Today, the city continues to its usual beat, with cafes, restaurants and shops opened for business as usual. Customers staring through polished glass as the protest interrupts late afternoon coffees and brunch. Amused faces gradually pour out of the shops, and with glossy hands holding aloft oversized designer bags, pictures are taken of the procession of protestors passing from Mayfair to Piccadilly.

The message of tolerance is in evidence throughout the march. Chants vary from the sober messages of “refugees are welcome here” and “say no to Trump, say yes to the NHS”, to the blunt “dump Trump” chorus and the absurdist “Trump has tiny hands”, are all sung as the march nears Downing Street. 

Adorned in balaclavas and scarves, an isolated group seemingly intent on inciting trouble head to the centre of Whitehall. I follow their path from behind, and watch a policeman suddenly clock their presence and send an alert to his colleagues. Inevitably they are alleged to have assaulted a member of the public. One of the group wriggles free from the clutches of an exasperated policeman. Sympathies are not with the falling policeman, but with the balaclava-ed man. The crowd immediately surround the situation and believe this is a sign of the heavy hand of the law.

The event as a whole is beyond peaceful and united. An amassed populous comprising of all ages, races, genders and sexualities listen intently to the last set of speeches. Unfortunately, Jeremy Corbyn could only contribute via a video message, eloquently stating he would oppose Trump in all his capacity.

“Trumps invite should be withdrawn, until the executive orders are gone, and every element of them repealed. Today, we stand with solidarity with our friends all over the USA, who share our views and values, who are standing with minority communities under attack. Theresa may and the Conservatives are on the wrong side of history.”

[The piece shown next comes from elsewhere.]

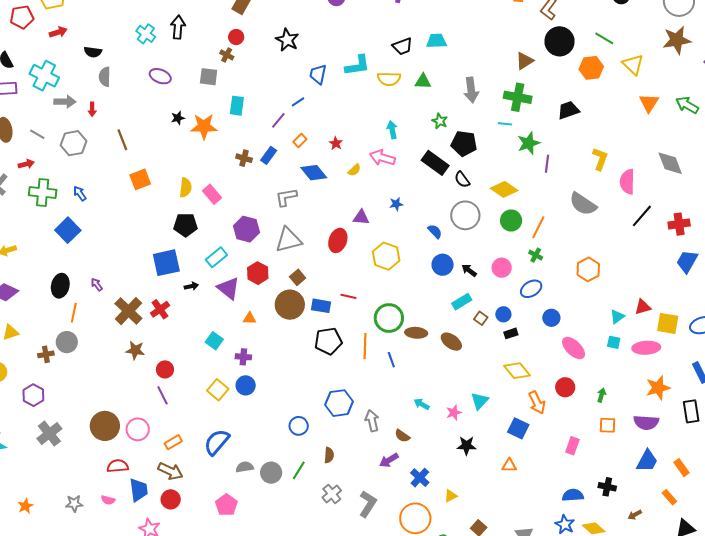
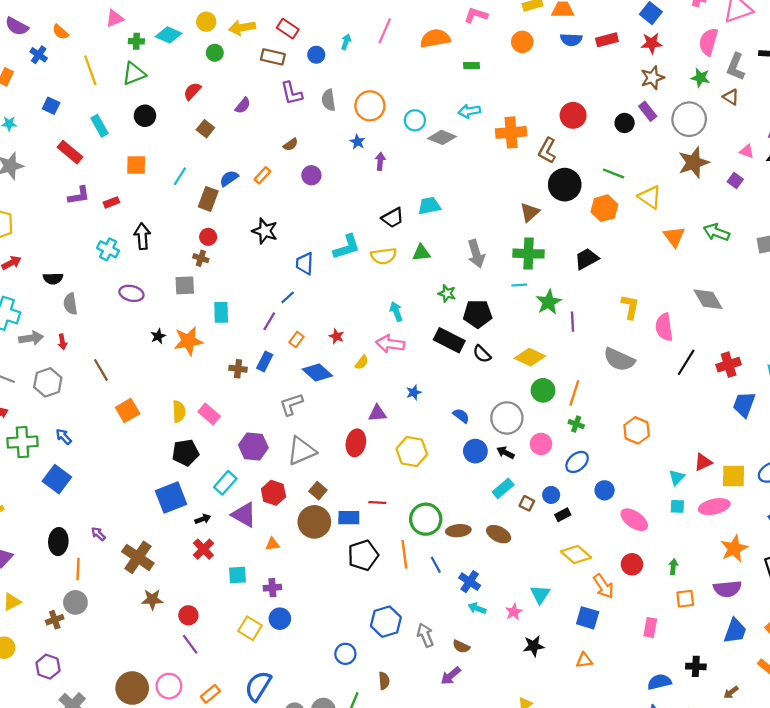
gray circle: (465, 215) -> (507, 418), moved
red cross: (160, 309) -> (203, 549), moved
cyan square: (214, 341) -> (238, 575), turned -30
blue cross: (420, 478) -> (470, 582), moved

There appears to be coming from the USA some sense, as I am sitting writing this article, my phone bleeps to let me that the federal judges have upheld the decision to keep Trump’s executive order suspended. A blow to the anti-emigration decree he signed within days of taking office. Let there be more backlash from all levels of society. 

The petition against Trump’s state visit will necessitates parliamentary debate, and is to be held on the 20th of February, and with the speaker of the house breaking his obliged political silence, there appears to be protest at the higher echelons of our society too.